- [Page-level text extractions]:
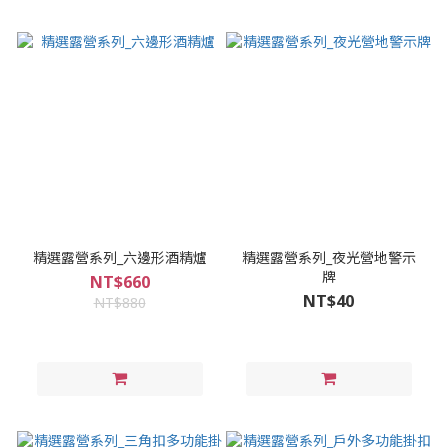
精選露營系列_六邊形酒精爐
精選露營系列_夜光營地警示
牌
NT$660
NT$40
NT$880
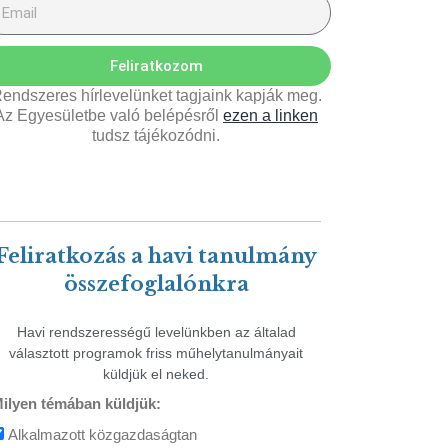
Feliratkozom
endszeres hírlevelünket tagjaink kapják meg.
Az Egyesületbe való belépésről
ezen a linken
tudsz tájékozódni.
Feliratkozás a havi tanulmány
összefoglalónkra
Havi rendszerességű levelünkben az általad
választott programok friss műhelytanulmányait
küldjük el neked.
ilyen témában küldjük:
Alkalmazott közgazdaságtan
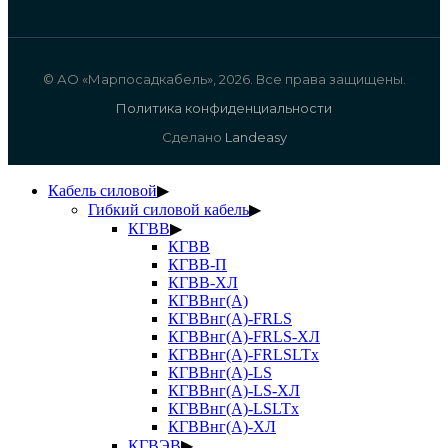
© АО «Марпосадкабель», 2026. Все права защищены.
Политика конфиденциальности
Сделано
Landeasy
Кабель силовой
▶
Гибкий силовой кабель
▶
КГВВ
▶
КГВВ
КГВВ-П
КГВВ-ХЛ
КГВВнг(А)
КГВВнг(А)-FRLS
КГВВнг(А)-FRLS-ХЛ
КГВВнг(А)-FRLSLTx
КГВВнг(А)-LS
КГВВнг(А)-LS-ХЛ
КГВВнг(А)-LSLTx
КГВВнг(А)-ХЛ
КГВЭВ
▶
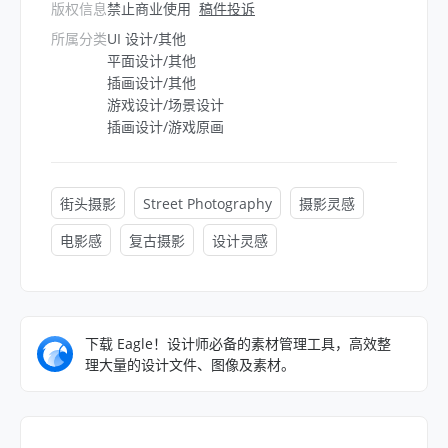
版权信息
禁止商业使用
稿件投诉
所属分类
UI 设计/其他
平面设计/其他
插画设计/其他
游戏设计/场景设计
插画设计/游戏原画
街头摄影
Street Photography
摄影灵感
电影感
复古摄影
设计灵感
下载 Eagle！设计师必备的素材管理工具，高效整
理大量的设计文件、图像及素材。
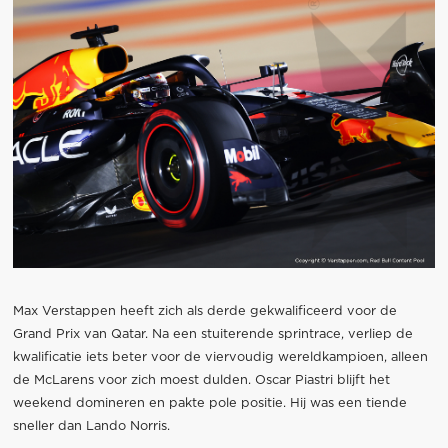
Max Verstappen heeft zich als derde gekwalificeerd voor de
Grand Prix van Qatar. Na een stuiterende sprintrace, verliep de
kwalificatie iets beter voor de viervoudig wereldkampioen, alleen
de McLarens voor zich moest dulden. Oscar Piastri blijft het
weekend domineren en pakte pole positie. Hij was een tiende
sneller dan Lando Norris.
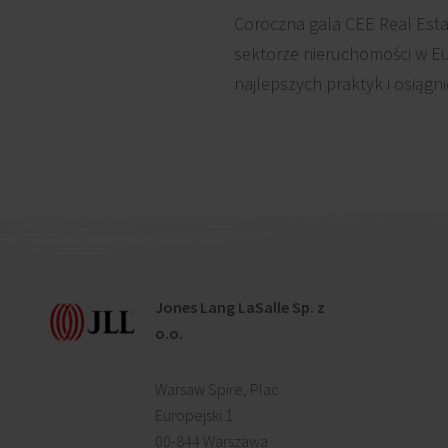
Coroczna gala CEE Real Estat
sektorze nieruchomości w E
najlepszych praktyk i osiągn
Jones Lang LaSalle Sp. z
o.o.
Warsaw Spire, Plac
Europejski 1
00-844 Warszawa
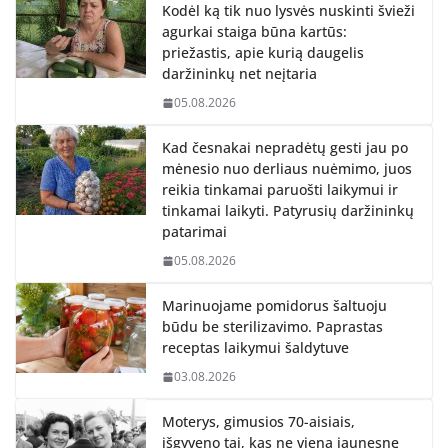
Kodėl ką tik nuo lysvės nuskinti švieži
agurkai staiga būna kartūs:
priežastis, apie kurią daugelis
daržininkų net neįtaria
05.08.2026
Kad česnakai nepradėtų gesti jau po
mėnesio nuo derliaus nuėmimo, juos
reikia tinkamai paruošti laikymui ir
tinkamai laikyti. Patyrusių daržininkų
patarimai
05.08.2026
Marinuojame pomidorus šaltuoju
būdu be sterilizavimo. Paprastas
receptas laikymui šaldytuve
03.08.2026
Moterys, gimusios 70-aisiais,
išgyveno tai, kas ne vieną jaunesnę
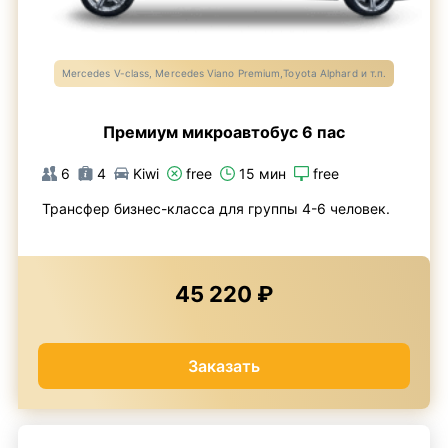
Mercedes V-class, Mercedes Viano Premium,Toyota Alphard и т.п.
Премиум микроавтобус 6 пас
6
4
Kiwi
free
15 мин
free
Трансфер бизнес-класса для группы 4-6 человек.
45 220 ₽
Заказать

- [Problem requirements]: Show all lines from the data above in which the word "voor" appears.

- [Solution to the problem]:
Max Verstappen heeft zich als derde gekwalificeerd voor de
kwalificatie iets beter voor de viervoudig wereldkampioen, alleen
de McLarens voor zich moest dulden. Oscar Piastri blijft het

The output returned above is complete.